Worst Commercial Placement Ever

Cleaning up some old, unpublished posts at lestersmith.com, I came across this.

Whether you were a Battlestar Galactica fan or not, this “Worst Product Placement Ever” clip is worth watching to the very end.

Death of a Bluebird

I have Tweeted my final Tweet. 😢

That Twitter is now a private company, beholden to just one man, is unnerving.

What’s unforgivable is even reconsidering the Trump ban for disinformation and hate speech.

I’ve such a sense of nostalgia for Twitter’s early years, the Fail Whale, the programmed account that composed sonnets line by line from random posts, Florida Man, Shit My Dad Says, and much more.

That’s what nostalgia is for.

Where to next, gang?

Diced Coffee

Ten years ago this month, my first self-published game, Invasion of the Saucer People! was crowdfunded.

Today there are 40 Lester Smith Games titles on DriveThruRPG, another 11 on DriveThruCards, and some freebies on this website/blog. (Check the menu, under “Games.)

All due to the moral support of some wonderful players, play-testers, and fans, several of whom have become my close friends and confidantes, even if only through social media, even if across oceans.

Whatever else you might say about the Internet, it keeps a guy like me connected to the world, and allows self-publishing to be more than just a local vanity press. For many of my old colleagues and public figures I follow, it’s a full-time occupation. For others like me, it’s an outlet for bucket-list projects and new inspirations, a place to discuss them, and maybe pay for coffee.

Games, like coffee, are best brewed with care. Anybody can boil some water and toss in a spoonful of instant. Literally and metaphorically. The result is its own punishment.

But to get a good cup of hot coffee, you have to start with the basics, at “ground” level, if you’ll forgive the pun.

  • Choose roasted beans that suit your taste. I prefer a dark espresso roast.
  • Grind them to the right consistency—err on the side of coarseness, to avoid silt in your cup.
  • Use fresh water, heat it to a simmer, and introduce the grounds for the right amount of time. I use a French press, so about three minutes. For a percolator, no more than five. Any longer, and you’ll extract bitters.
  • Pour it over ice, if you want it cold on a hot day.
  • Drink it fresh. Nothing’s worse than a pot that’s been sitting on the heat for hours, steaming away to harsh sludge.

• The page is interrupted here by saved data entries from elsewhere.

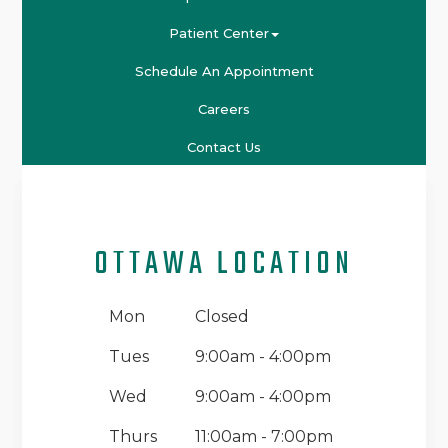
Patient Center
Schedule An Appointment
Careers
Contact Us
OTTAWA LOCATION
Mon
Closed
Tues
9:00am - 4:00pm
Wed
9:00am - 4:00pm
Thurs
11:00am - 7:00pm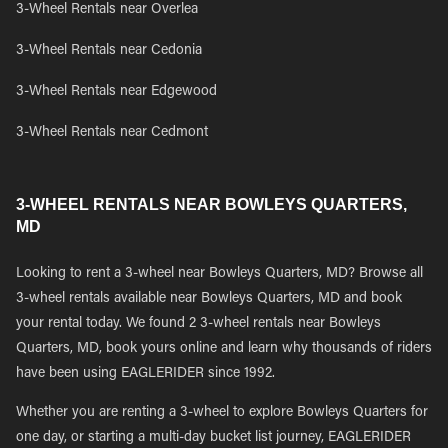
3-Wheel Rentals near Overlea
3-Wheel Rentals near Cedonia
3-Wheel Rentals near Edgewood
3-Wheel Rentals near Cedmont
3-WHEEL RENTALS NEAR BOWLEYS QUARTERS,
MD
Looking to rent a 3-wheel near Bowleys Quarters, MD? Browse all
3-wheel rentals available near Bowleys Quarters, MD and book
your rental today. We found 2 3-wheel rentals near Bowleys
Quarters, MD, book yours online and learn why thousands of riders
have been using EAGLERIDER since 1992.
Whether you are renting a 3-wheel to explore Bowleys Quarters for
one day, or starting a multi-day bucket list journey, EAGLERIDER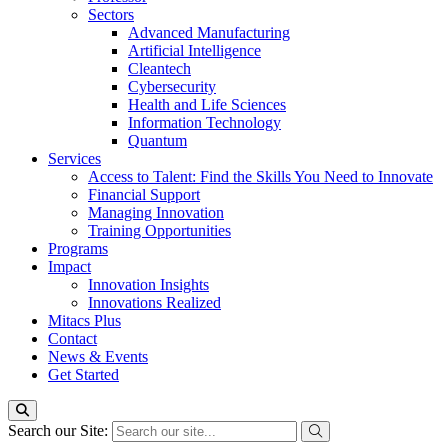
Sectors
Advanced Manufacturing
Artificial Intelligence
Cleantech
Cybersecurity
Health and Life Sciences
Information Technology
Quantum
Services
Access to Talent: Find the Skills You Need to Innovate
Financial Support
Managing Innovation
Training Opportunities
Programs
Impact
Innovation Insights
Innovations Realized
Mitacs Plus
Contact
News & Events
Get Started
Search our Site:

To extend the metaphor to game design, I like to …

  • Start with a solid idea, something new and fresh.
  • Grind it into a first draft—whether that’s an ordered list of ideas, an actual outline, or a few paragraphs of synopsis, with details jotted below as they occur. Without grinding it too much by fixating on specifics too early.
  • Expose it to the fluidity of early play-test, generally alone at this point, to see if the dice rolls and/or card draws feel like I thought they would, and if questions arise I hadn’t thought of. Then dive deeper, examining the mathematical odds, using them to adjust details.
  • Pour it onto the page in full sentences, with headings and any graphics needed.
  • Have other people play it, and watch their reactions. It may mean I need to refine my brewing process for this game, though I seldom have to trash the original bean of an idea.

That’s not a perfect metaphor. But it suits the image I put together for this post!

On the Clock

One change I’ve never articulated in my transition from factory work to the publishing world is the difference in clock skills.

In the factory, it was about making time go faster, looking forward to clocking out. The skill needed was to avoid thinking about how many hours lay ahead, but celebrating every minute passed. To avoid actually watching the clock. Each 15 minute break, and lunchtime, were milestones reached on the path to evening freedom. Mornings were about nothing but endurance. Afternoons were as well, but the finish line was in sight.

In publishing, work was generally too engaging to even think about the clock. Only the calendar, sometimes managing the tension of a deadline’s approach, but more often the exciting anticipation of a major step toward the project going public.

I have a deeper appreciation of the second for having spent a decade in the first. And paradoxically a deeper appreciation of the first for having spent three decades in the second.

It’s why I believe the term “job creators” is an ass backward view of the world. Employers are a dime a dozen. Labor and service are critical for maintaining a civilization. We rediscovered that during the first year of COVID, gave it lip service as “essential workers,” then surreptitiously pushed it backstage again.